Registrant's telephone number, including area code:  (701) 852-5292

(Former name or former address, if changed since last report) 

Check the appropriate box below if the Form 8-K filing is intended to simultaneously satisfy the filing obligation of the registrant under any of the following provisions: 

[  ] Written communications pursuant to Rule 425 under the Securities Act (17 CFR 230.425) 

[  ] Soliciting material pursuant to Rule 14a-12 under the Exchange Act (17 CFR 240.14a-12) 

[  ] Pre-commencement communications pursuant to Rule 14d-2(b) under the Exchange Act (17 CFR 240.14d-2(b)) 

[  ] Pre-commencement communications pursuant to Rule 13e-4(c) under the Exchange Act (17 CFR 240.13e-4(c)) 

 

Item 1.01.       Entry into a Material Definitive Agreement. 

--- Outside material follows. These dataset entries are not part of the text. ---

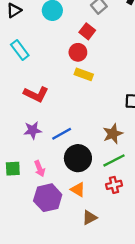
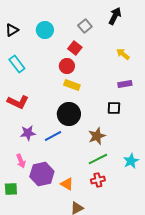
red L-shape: (36, 94) -> (18, 102), moved
black circle: (78, 158) -> (69, 114), moved
green square: (13, 169) -> (11, 189), moved
pink arrow: (40, 169) -> (21, 161), moved
purple hexagon: (48, 198) -> (42, 174), moved

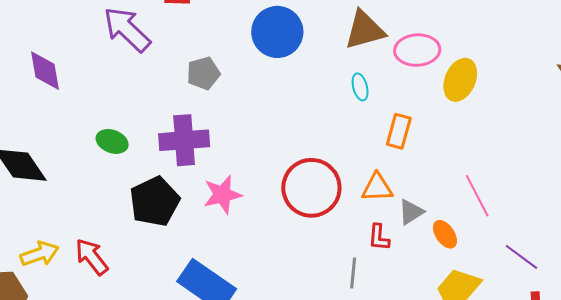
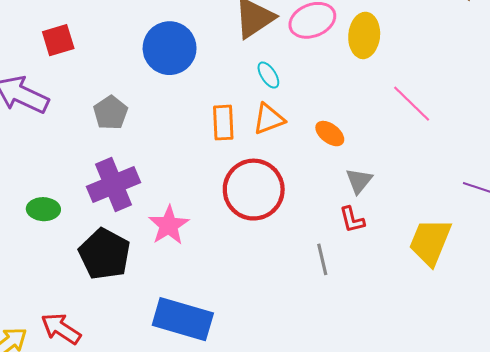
orange rectangle: (399, 131) -> (223, 123), moved
orange triangle: (377, 188) -> (269, 119), moved
pink line: (477, 196) -> (412, 104), moved
orange ellipse: (445, 234) -> (330, 134), moved
red L-shape: (379, 237) -> (352, 220), moved

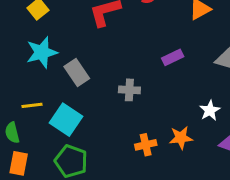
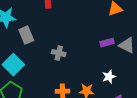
purple rectangle: (173, 57) -> (107, 43), moved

On January 24, 2007, Integrity Mutual Funds, Inc. (the "Company") announced that Robert E. Walstad, founder, Chief Executive Officer and Chairman of its Board of Directors is retiring from his positions with the Company, effective February 1, 2007.  Concurrent with the retirement, the Company announced that Mark R. Anderson, President and Chief Operating Officer of the Company, would succeed Mr. Walstad as Director and Chief Executive Officer of the Company.  A copy of the press release is attached hereto as Exhibit 99.1  

In connection with Mr. Walstad's retirement, the Company has entered into a Separation Agreement with Mr. Walstad, dated January 24, 2007 (the "Separation Agreement").  Under the terms of the Separation Agreement, subject to Mr. Walstad meeting his obligations thereunder in all material respects, Mr. Walstad is entitled to receive a payment in the amount of $274,500 (the "Separation Payment"), payable in equal, bi-weekly payments (less required withholding deductions including federal and state taxes and FICA) commencing on the first regularly scheduled pay date of the Company after the date of the Separation Agreement and continuing until the Separation Payment is paid in full on or before August 16, 2009.  Stock options and warrants to purchase shares of the Company's common stock granted to Mr. Walstad prior to the date of the Separation Agreement will continue in effect and the Company will pay to Mr. Walstad his vested balance in the Company's Employee Stock Ownership Plan on August 16, 2009, or as soon thereafter as practicable.  In addition, Mr. Walstad will be entitled to receive on February 1, 2007 options to purchase 60,000 shares of the common stock of the Company at a strike price equal to the higher of the highest asking price or highest trading price (as determined by NASDAQ Electronic Bulletin Board quotation) of the Company's common stock on September 1, 2006 and on September 1, 2007 will receive options to purchase 60,000 shares of the common stock of the Company at a strike price equal to the higher of the highest asking price or highest trading price (as determined by NASDAQ Electronic Bulletin Board quotation) of the Company's common stock on such date.  The Company has also agreed to remit to Mr. Walstad 90% of all commissions collected by Mr. Walstad as an agent to Capital Financial Services, Inc., a wholly owned subsidiary of the Company, to and including August 16, 2009.  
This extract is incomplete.